Review: the documentary ‘Expo 67: Mission Impossible’

by Andrew Parker

A notable release for fans of Canadian history, public policy, and few others, the documentary Expo 67: Mission Impossible takes a briskly paced look back at one of the country’s grandest global events: the 1967 World’s Fair.

Putting on a World’s Fair was a massive undertaking for any city, but when Montreal decided to host the then yearly event the chaotic preparations rose to a whole new level. Not even the first choice of location to hold the event by organizers (it was originally Moscow, but they backed out), the minds behind the Expo 67 planning committee had less than seven years to put together a unifying shindig that often takes at least a decade of preparation. This included creating several man made islands within the city to serve as the expo grounds, the construction of new highways and countless venues, and an extension of the subway line. It was ambitious, and John Diefenbaker though they were all a bunch of wasteful nuts that would never finish the job on time.

Anyone familiar with the World’s Fair that year knows how this story ends, so there’s little suspense to be found within Expo 67: Mission Impossible. It’s a film that takes a dry topic, tries to jazz it up, and yet still can’t quite figure out how to make all of this engaging. Directors Eric Ruel, Guylaine Maroist, and Michel Barbeau have a treasure trove of material to work from: over 80,000 largely unseen, unused, and unpacked documents, films, slides, and photos from an archive in Gatineau. Supplementing these primary sources are a handful of recently conducted, reflective interviews with people involved with the mounting of the expo from construction to policy to PR.

There’s no denying that the team behind Expo 67 pulled together something improbably successful in such a short period of time. Every World’s Fair was meant to be like the Olympics: each following ceremony needed to be bigger and better than the last. Expo 67: Mission Impossible is at its best whenever the filmmakers are focusing on the enormity of the task at hand, but it falters in terms of finding any greater meaning or humanity.

Clocking in at barely over an hour (and considering the choice of format and structure, could still end fifteen minutes before it ultimately does), Expo 67: Mission Impossible might try to look like a slick, streamlined, suspenseful documentary version of events, but it’s clearly made for television and shorter attention spans. Large swaths of Expo 67: Mission Impossible are dumps of factual statements that, while accurate, are only skin deep. Talk of Quebecois separatism, beef with Ontario’s rival CNE, Cold War tensions, struggles to create a logo, and troubles with parliament and an apathetic national populace are fascinating undercurrents that would be fascinating to read about, but are each handled in two minutes or less because the film needs to hurry onto the next batch of facts to unload.

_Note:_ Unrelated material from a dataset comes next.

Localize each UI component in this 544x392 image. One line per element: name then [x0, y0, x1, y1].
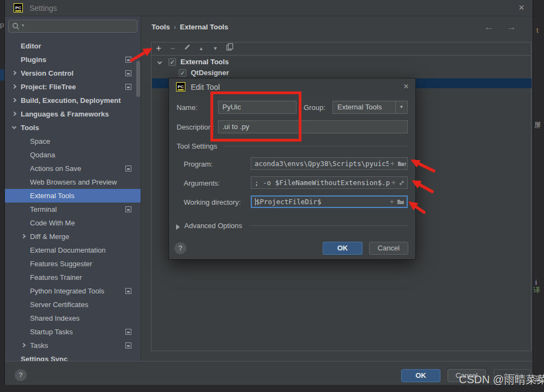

Expo 67: Mission Impossible is well meaning, but it’s barely above the quality of a made-for-History Channel documentary on the same subject, or worse, the kind of film that plays on an hourly loop in an historical museum. You might learn something about this contentious, landmark event, but almost none of it will stick with you on an emotional or intellectual level. It’s just the facts, Jack. Just the facts.

Expo 67: Mission Impossible opens at The Hot Docs Ted Rogers Cinema on Friday, August 18, 2017.